- _Task to complete_
Retype all entries exactly as they stand, excluding pictures.

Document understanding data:

Segment Open

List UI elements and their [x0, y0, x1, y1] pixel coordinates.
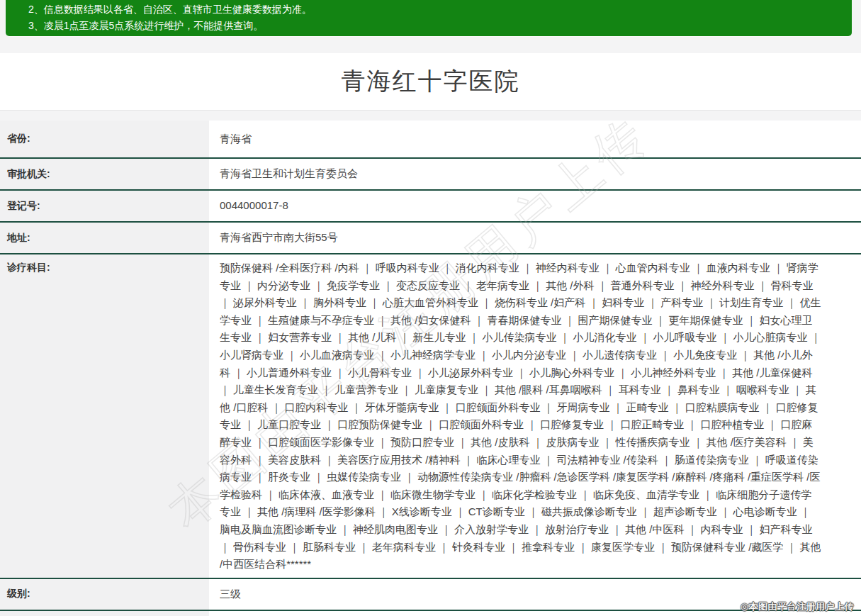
- table-row-level: 级别: 三级: [0, 579, 861, 611]
- row-label: 地址:: [0, 223, 209, 253]
- row-value: 青海省卫生和计划生育委员会: [209, 159, 861, 189]
- table-row-registration-number: 登记号: 0044000017-8: [0, 191, 861, 223]
- row-value: 预防保健科 /全科医疗科 /内科 ｜ 呼吸内科专业 ｜ 消化内科专业 ｜ 神经内…: [209, 254, 861, 578]
- page-title: 青海红十字医院: [342, 65, 520, 98]
- row-label: 级别:: [0, 579, 209, 610]
- table-row-approval-authority: 审批机关: 青海省卫生和计划生育委员会: [0, 159, 861, 191]
- row-value: 青海省: [209, 121, 861, 157]
- row-label: 省份:: [0, 121, 209, 157]
- notice-banner: 2、信息数据结果以各省、自治区、直辖市卫生健康委数据为准。 3、凌晨1点至凌晨5…: [6, 0, 852, 36]
- notice-line: 2、信息数据结果以各省、自治区、直辖市卫生健康委数据为准。: [28, 1, 852, 18]
- row-label: 审批机关:: [0, 159, 209, 189]
- notice-line: 3、凌晨1点至凌晨5点系统进行维护，不能提供查询。: [28, 18, 852, 34]
- row-label: 法人:: [0, 611, 209, 616]
- row-label: 诊疗科目:: [0, 254, 209, 578]
- table-row-legal-person: 法人: 徐波: [0, 611, 861, 616]
- title-section: 青海红十字医院: [0, 53, 861, 111]
- table-row-province: 省份: 青海省: [0, 121, 861, 159]
- row-value: 0044000017-8: [209, 191, 861, 221]
- table-row-departments: 诊疗科目: 预防保健科 /全科医疗科 /内科 ｜ 呼吸内科专业 ｜ 消化内科专业…: [0, 254, 861, 579]
- table-row-address: 地址: 青海省西宁市南大街55号: [0, 223, 861, 254]
- row-value: 青海省西宁市南大街55号: [209, 223, 861, 253]
- row-label: 登记号:: [0, 191, 209, 221]
- corner-watermark: ◎本图由平台注册用户上传: [741, 600, 854, 613]
- info-table: 省份: 青海省 审批机关: 青海省卫生和计划生育委员会 登记号: 0044000…: [0, 121, 861, 616]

Segment Closed

- _Exercise solution_
List UI elements and their [x0, y0, x1, y1] pixel coordinates.
- table-row-level: 级别: 三级: [0, 579, 861, 611]
- row-label: 地址:: [0, 223, 209, 253]
- row-value: 青海省卫生和计划生育委员会: [209, 159, 861, 189]
- table-row-registration-number: 登记号: 0044000017-8: [0, 191, 861, 223]
- row-value: 预防保健科 /全科医疗科 /内科 ｜ 呼吸内科专业 ｜ 消化内科专业 ｜ 神经内…: [209, 254, 861, 578]
- page-title: 青海红十字医院: [342, 65, 520, 98]
- row-label: 级别:: [0, 579, 209, 610]
- table-row-approval-authority: 审批机关: 青海省卫生和计划生育委员会: [0, 159, 861, 191]
- row-value: 青海省: [209, 121, 861, 157]
- row-label: 省份:: [0, 121, 209, 157]
- notice-banner: 2、信息数据结果以各省、自治区、直辖市卫生健康委数据为准。 3、凌晨1点至凌晨5…: [6, 0, 852, 36]
- notice-line: 2、信息数据结果以各省、自治区、直辖市卫生健康委数据为准。: [28, 1, 852, 18]
- row-label: 审批机关:: [0, 159, 209, 189]
- notice-line: 3、凌晨1点至凌晨5点系统进行维护，不能提供查询。: [28, 18, 852, 34]
- row-label: 法人:: [0, 611, 209, 616]
- row-label: 诊疗科目:: [0, 254, 209, 578]
- table-row-legal-person: 法人: 徐波: [0, 611, 861, 616]
- title-section: 青海红十字医院: [0, 53, 861, 111]
- table-row-province: 省份: 青海省: [0, 121, 861, 159]
- row-value: 0044000017-8: [209, 191, 861, 221]
- table-row-departments: 诊疗科目: 预防保健科 /全科医疗科 /内科 ｜ 呼吸内科专业 ｜ 消化内科专业…: [0, 254, 861, 579]
- table-row-address: 地址: 青海省西宁市南大街55号: [0, 223, 861, 254]
- row-value: 青海省西宁市南大街55号: [209, 223, 861, 253]
- row-label: 登记号:: [0, 191, 209, 221]
- corner-watermark: ◎本图由平台注册用户上传: [741, 600, 854, 613]
- info-table: 省份: 青海省 审批机关: 青海省卫生和计划生育委员会 登记号: 0044000…: [0, 121, 861, 616]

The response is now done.